(PROVIDED DATA begins)

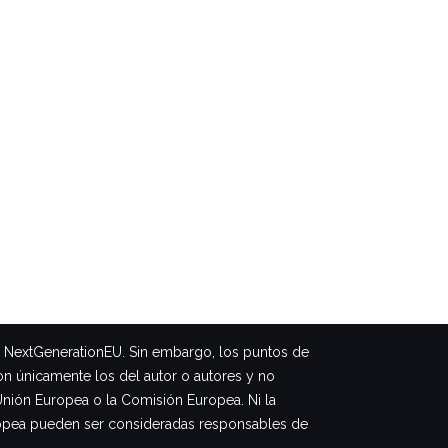
– NextGenerationEU. Sin embargo, los puntos de
on únicamente los del autor o autores y no
Unión Europea o la Comisión Europea. Ni la
opea pueden ser consideradas responsables de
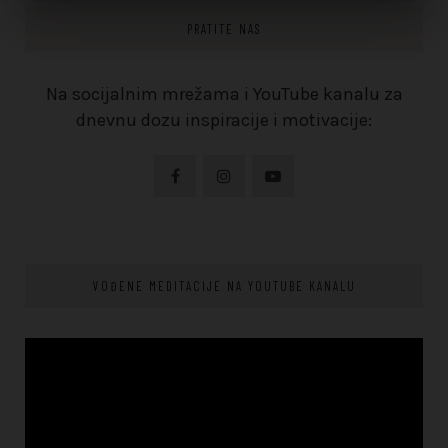
PRATITE NAS
Na socijalnim mrežama i YouTube kanalu za
dnevnu dozu inspiracije i motivacije:
VOĐENE MEDITACIJE NA YOUTUBE KANALU
Video
Player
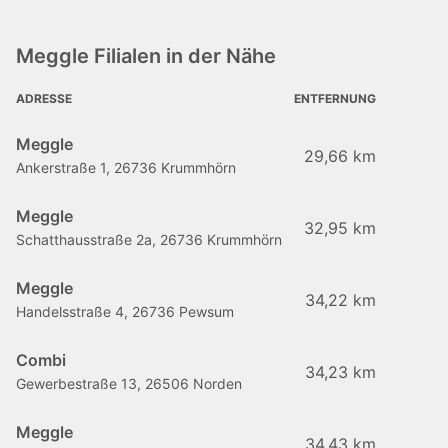
Meggle Filialen in der Nähe
ADRESSE
ENTFERNUNG
Meggle
29,66 km
Ankerstraße 1, 26736 Krummhörn
Meggle
32,95 km
Schatthausstraße 2a, 26736 Krummhörn
Meggle
34,22 km
Handelsstraße 4, 26736 Pewsum
Combi
34,23 km
Gewerbestraße 13, 26506 Norden
Meggle
34,43 km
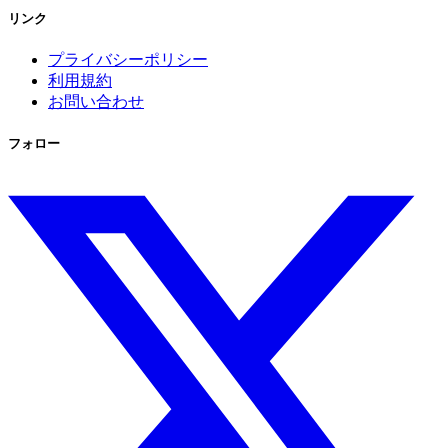
リンク
プライバシーポリシー
利用規約
お問い合わせ
フォロー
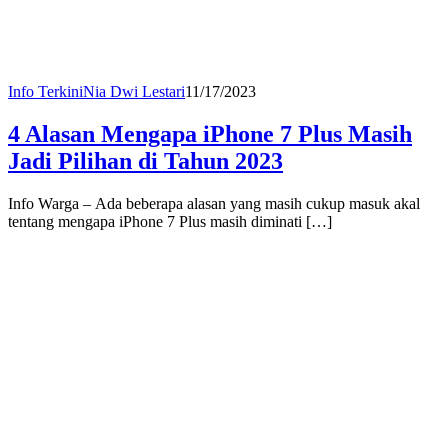
Info Terkini
Nia Dwi Lestari
11/17/2023
4 Alasan Mengapa iPhone 7 Plus Masih
Jadi Pilihan di Tahun 2023
Info Warga – Ada beberapa alasan yang masih cukup masuk akal
tentang mengapa iPhone 7 Plus masih diminati […]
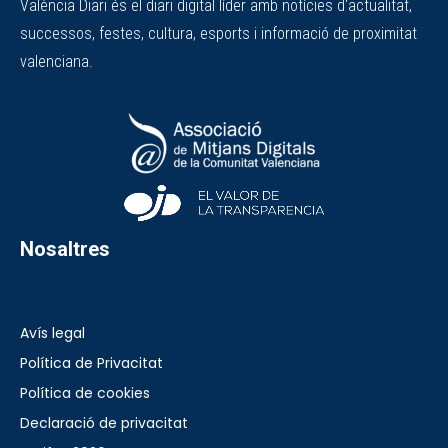
València Diari és el diari digital líder amb notícies d'actualitat,
successos, festes, cultura, esports i informació de proximitat
valenciana.
Nosaltres
Avís legal
Política de Privacitat
Política de cookies
Declaració de privacitat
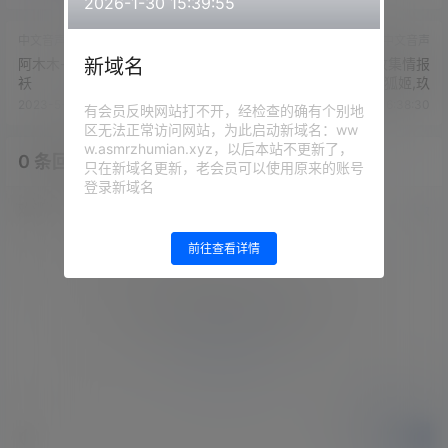
2026-1-30 15:39:55
中文音声
中文音声
新域名
阿木木-第二季第59期 借宿-花
阿木木-冬季特惠一：收集情报
袄
的奖励和改造-cv狐姬,玖
2023-5-28 16:36:21
2023-5-28 16:38:30
有会员反映网站打不开，经检查的确有个别地
区无法正常访问网站，为此启动新域名：ww
w.asmrzhumian.xyz，以后本站不更新了，
0 条回复
文章作者
管理员
A
M
只在新域名更新，老会员可以使用原来的账号
登录新域名
欢迎您，新朋友，感谢参与互动！
确认修改
前往查看详情
您必须登录或注册以后才能发表评论
登录
提交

(PROVIDED DATA ends)

* [EXERCISE DESCRIPTION] Return only the lines running from the start of the entries above to the line that contains "Gewerbestraße 13, 26506 Norden", inclusive, and omit every picture.

* [OUTPUT BELOW]
– NextGenerationEU. Sin embargo, los puntos de
on únicamente los del autor o autores y no
Unión Europea o la Comisión Europea. Ni la
opea pueden ser consideradas responsables de
PRATITE NAS
Na socijalnim mrežama i YouTube kanalu za
dnevnu dozu inspiracije i motivacije:
VOĐENE MEDITACIJE NA YOUTUBE KANALU
Video
Player
Meggle Filialen in der Nähe
ADRESSE
ENTFERNUNG
Meggle
29,66 km
Ankerstraße 1, 26736 Krummhörn
Meggle
32,95 km
Schatthausstraße 2a, 26736 Krummhörn
Meggle
34,22 km
Handelsstraße 4, 26736 Pewsum
Combi
34,23 km
Gewerbestraße 13, 26506 Norden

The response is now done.